# DESCRIPTION OF THE TASK
Write out all of the records below precisely as given, omitting the images.

# RECORDS FOR PROCESSING

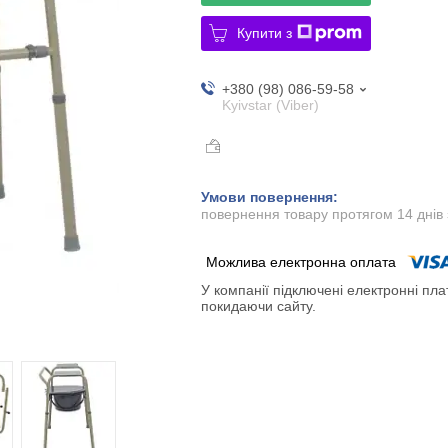
Купити з
+380 (98) 086-59-58
Kyivstar (Viber)
повернення товару протягом 14 днів
У компанії підключені електронні пла
покидаючи сайту.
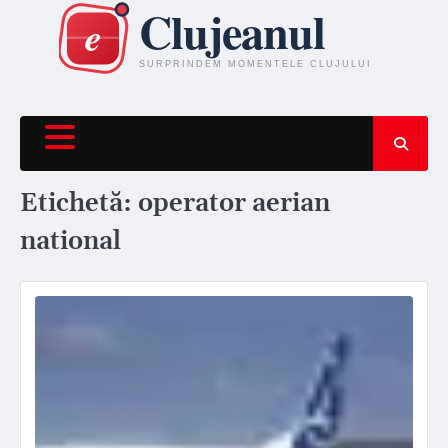
Skip
to
content
Etichetă:
operator aerian
national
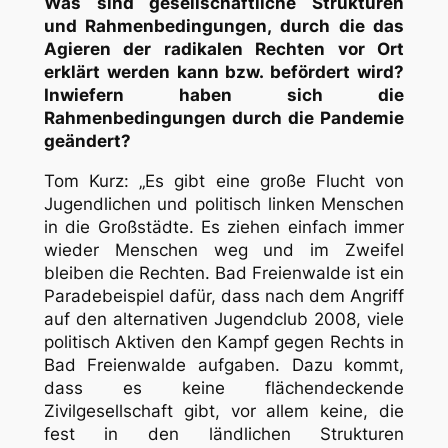
Was sind gesellschaftliche Strukturen
und Rahmenbedingungen, durch die das
Agieren der radikalen Rechten vor Ort
erklärt werden kann bzw. befördert wird?
Inwiefern haben sich die
Rahmenbedingungen durch die Pandemie
geändert?
Tom Kurz: „Es gibt eine große Flucht von
Jugendlichen und politisch linken Menschen
in die Großstädte. Es ziehen einfach immer
wieder Menschen weg und im Zweifel
bleiben die Rechten. Bad Freienwalde ist ein
Paradebeispiel dafür, dass nach dem Angriff
auf den alternativen Jugendclub 2008, viele
politisch Aktiven den Kampf gegen Rechts in
Bad Freienwalde aufgaben. Dazu kommt,
dass es keine flächendeckende
Zivilgesellschaft gibt, vor allem keine, die
fest in den ländlichen Strukturen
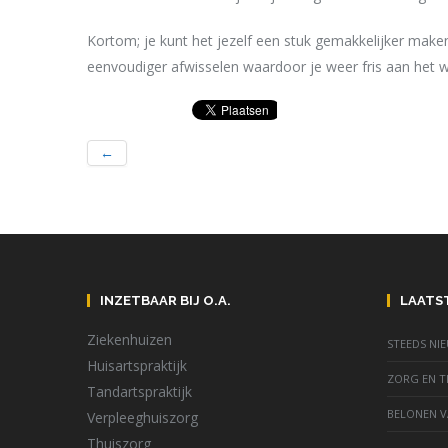
Kortom; je kunt het jezelf een stuk gemakkelijker maken
eenvoudiger afwisselen waardoor je weer fris aan het we
←
INZETBAAR BIJ O.A.
LAATS
Ziekenhuizen
STEEDS NI
Huisartspraktijk
ZORG EN TI
Tandartspraktijk
BELONEN V
Verpleeghuiszorg
Thuiszorg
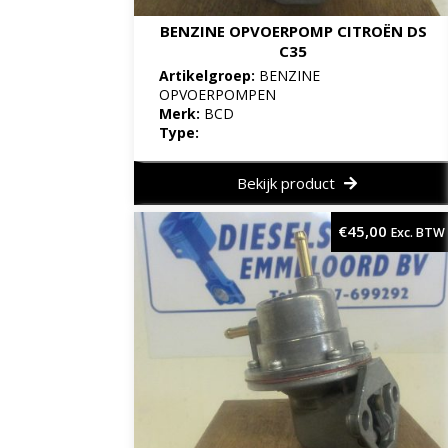
BENZINE OPVOERPOMP CITROËN DS
C35
Artikelgroep:
BENZINE
OPVOERPOMPEN
Merk:
BCD
Type:
Bekijk product
€
45,00
Exc. BTW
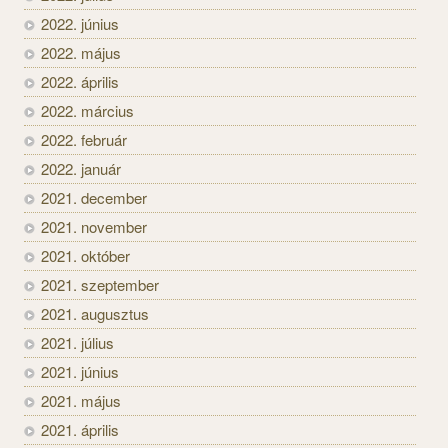
2022. június
2022. május
2022. április
2022. március
2022. február
2022. január
2021. december
2021. november
2021. október
2021. szeptember
2021. augusztus
2021. július
2021. június
2021. május
2021. április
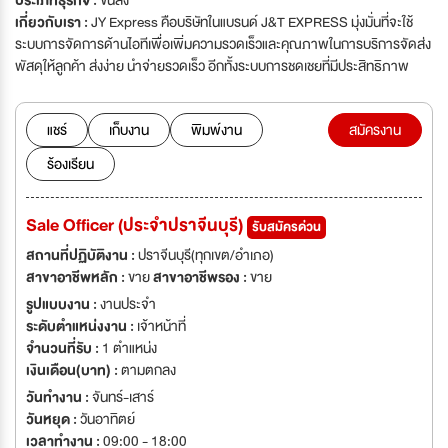
ประเภทธุรกิจ :
ขนส่ง
เกี่ยวกับเรา :
JY Express คือบริษัทในแบรนด์ J&T EXPRESS มุ่งมั่นที่จะใช้
ระบบการจัดการด้านไอทีเพื่อเพิ่มความรวดเร็วและคุณภาพในการบริการจัดส่ง
พัสดุให้ลูกค้า ส่งง่าย นำจ่ายรวดเร็ว อีกทั้งระบบการชดเชยที่มีประสิทธิภาพ
แชร์
เก็บงาน
พิมพ์งาน
สมัครงาน
ร้องเรียน
Sale Officer (ประจำปราจีนบุรี)
รับสมัครด่วน
สถานที่ปฏิบัติงาน :
ปราจีนบุรี(ทุกเขต/อำเภอ)
สาขาอาชีพหลัก :
ขาย
สาขาอาชีพรอง :
ขาย
รูปแบบงาน :
งานประจำ
ระดับตำแหน่งงาน :
เจ้าหน้าที่
จำนวนที่รับ :
1 ตำแหน่ง
เงินเดือน(บาท) :
ตามตกลง
วันทำงาน :
จันทร์-เสาร์
วันหยุด :
วันอาทิตย์
เวลาทำงาน :
09:00 - 18:00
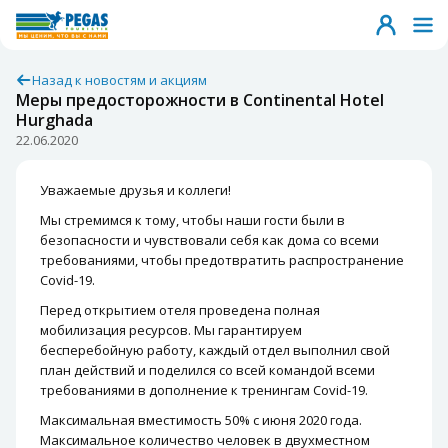
Назад к новостям и акциям
Меры предосторожности в Continental Hotel
Hurghada
22.06.2020
Уважаемые друзья и коллеги!
Мы стремимся к тому, чтобы наши гости были в
безопасности и чувствовали себя как дома со всеми
требованиями, чтобы предотвратить распространение
Covid-19.
Перед открытием отеля проведена полная
мобилизация ресурсов. Мы гарантируем
бесперебойную работу, каждый отдел выполнил свой
план действий и поделился со всей командой всеми
требованиями в дополнение к тренингам Covid-19.
Максимальная вместимость 50% с июня 2020 года.
Максимальное количество человек в двухместном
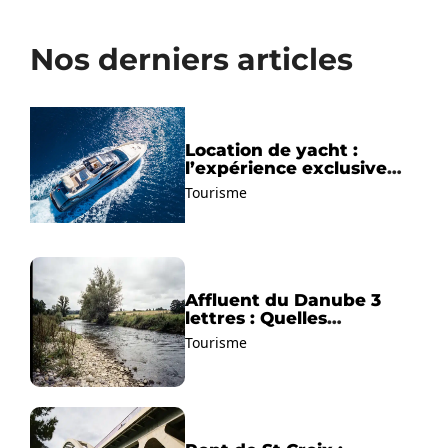
Nos derniers articles
Location de yacht :
l’expérience exclusive
pour découvrir la
Tourisme
Méditerranée autrement
Affluent du Danube 3
lettres : Quelles
solutions trouver ?
Tourisme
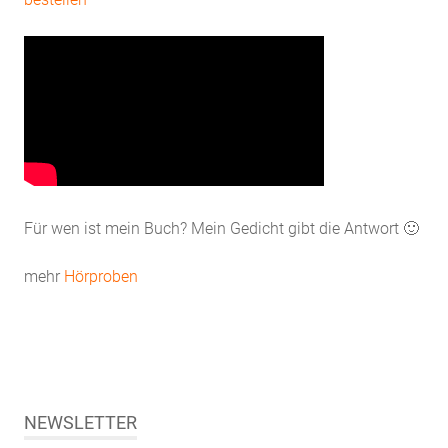
Für wen ist mein Buch? Mein Gedicht gibt die Antwort 🙂
mehr
Hörproben
NEWSLETTER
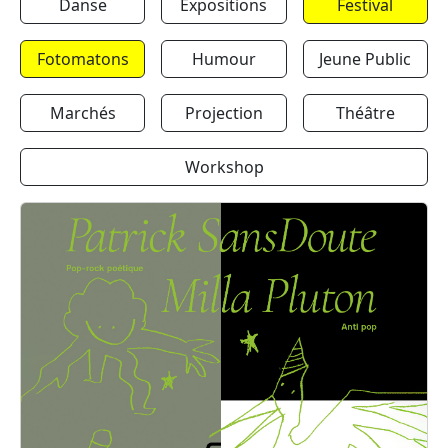
Danse
Expositions
Festival
Fotomatons
Humour
Jeune Public
Marchés
Projection
Théâtre
Workshop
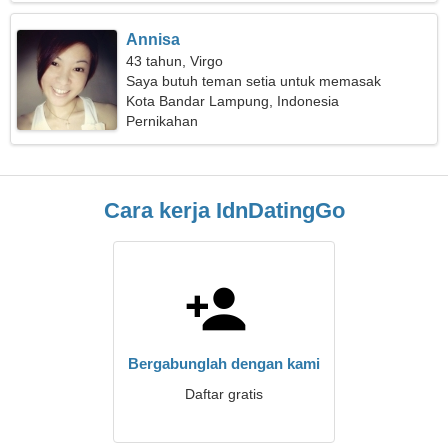
Annisa
43 tahun, Virgo
Saya butuh teman setia untuk memasak
bersama
Kota Bandar Lampung, Indonesia
Pernikahan
Cara kerja IdnDatingGo
Bergabunglah dengan kami
Daftar gratis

# ANSWER TO THIS EXERCISE
Купити з
+380 (98) 086-59-58
Kyivstar (Viber)
повернення товару протягом 14 днів
У компанії підключені електронні пла
покидаючи сайту.
Skip
to
content
Etichetă:
operator aerian
national
Was sind gesellschaftliche Strukturen
und Rahmenbedingungen, durch die das
Agieren der radikalen Rechten vor Ort
erklärt werden kann bzw. befördert wird?
Inwiefern haben sich die
Rahmenbedingungen durch die Pandemie
geändert?
Tom Kurz: „Es gibt eine große Flucht von
Jugendlichen und politisch linken Menschen
in die Großstädte. Es ziehen einfach immer
wieder Menschen weg und im Zweifel
bleiben die Rechten. Bad Freienwalde ist ein
Paradebeispiel dafür, dass nach dem Angriff
auf den alternativen Jugendclub 2008, viele
politisch Aktiven den Kampf gegen Rechts in
Bad Freienwalde aufgaben. Dazu kommt,
dass es keine flächendeckende
Zivilgesellschaft gibt, vor allem keine, die
fest in den ländlichen Strukturen
Kortom; je kunt het jezelf een stuk gemakkelijker maken
eenvoudiger afwisselen waardoor je weer fris aan het we
←
INZETBAAR BIJ O.A.
LAATS
Ziekenhuizen
STEEDS NI
Huisartspraktijk
ZORG EN TI
Tandartspraktijk
BELONEN V
Verpleeghuiszorg
Thuiszorg
BENZINE OPVOERPOMP CITROËN DS
C35
Artikelgroep:
BENZINE
OPVOERPOMPEN
Merk:
BCD
Type:
Bekijk product
€
45,00
Exc. BTW
2022. június
2022. május
2022. április
2022. március
2022. február
2022. január
2021. december
2021. november
2021. október
2021. szeptember
2021. augusztus
2021. július
2021. június
2021. május
2021. április
ประเภทธุรกิจ :
ขนส่ง
เกี่ยวกับเรา :
JY Express คือบริษัทในแบรนด์ J&T EXPRESS มุ่งมั่นที่จะใช้
ระบบการจัดการด้านไอทีเพื่อเพิ่มความรวดเร็วและคุณภาพในการบริการจัดส่ง
พัสดุให้ลูกค้า ส่งง่าย นำจ่ายรวดเร็ว อีกทั้งระบบการชดเชยที่มีประสิทธิภาพ
แชร์
เก็บงาน
พิมพ์งาน
สมัครงาน
ร้องเรียน
Sale Officer (ประจำปราจีนบุรี)
รับสมัครด่วน
สถานที่ปฏิบัติงาน :
ปราจีนบุรี(ทุกเขต/อำเภอ)
สาขาอาชีพหลัก :
ขาย
สาขาอาชีพรอง :
ขาย
รูปแบบงาน :
งานประจำ
ระดับตำแหน่งงาน :
เจ้าหน้าที่
จำนวนที่รับ :
1 ตำแหน่ง
เงินเดือน(บาท) :
ตามตกลง
วันทำงาน :
จันทร์-เสาร์
วันหยุด :
วันอาทิตย์
เวลาทำงาน :
09:00 - 18:00
Назад к новостям и акциям
Меры предосторожности в Continental Hotel
Hurghada
22.06.2020
Уважаемые друзья и коллеги!
Мы стремимся к тому, чтобы наши гости были в
безопасности и чувствовали себя как дома со всеми
требованиями, чтобы предотвратить распространение
Covid-19.
Перед открытием отеля проведена полная
мобилизация ресурсов. Мы гарантируем
бесперебойную работу, каждый отдел выполнил свой
план действий и поделился со всей командой всеми
требованиями в дополнение к тренингам Covid-19.
Максимальная вместимость 50% с июня 2020 года.
Максимальное количество человек в двухместном
Nos derniers articles
Location de yacht :
l’expérience exclusive
pour découvrir la
Tourisme
Méditerranée autrement
Affluent du Danube 3
lettres : Quelles
solutions trouver ?
Tourisme
Für wen ist mein Buch? Mein Gedicht gibt die Antwort 🙂
mehr
Hörproben
NEWSLETTER
Danse
Expositions
Festival
Fotomatons
Humour
Jeune Public
Marchés
Projection
Théâtre
Workshop
Annisa
43 tahun, Virgo
Saya butuh teman setia untuk memasak
bersama
Kota Bandar Lampung, Indonesia
Pernikahan
Cara kerja IdnDatingGo
Bergabunglah dengan kami
Daftar gratis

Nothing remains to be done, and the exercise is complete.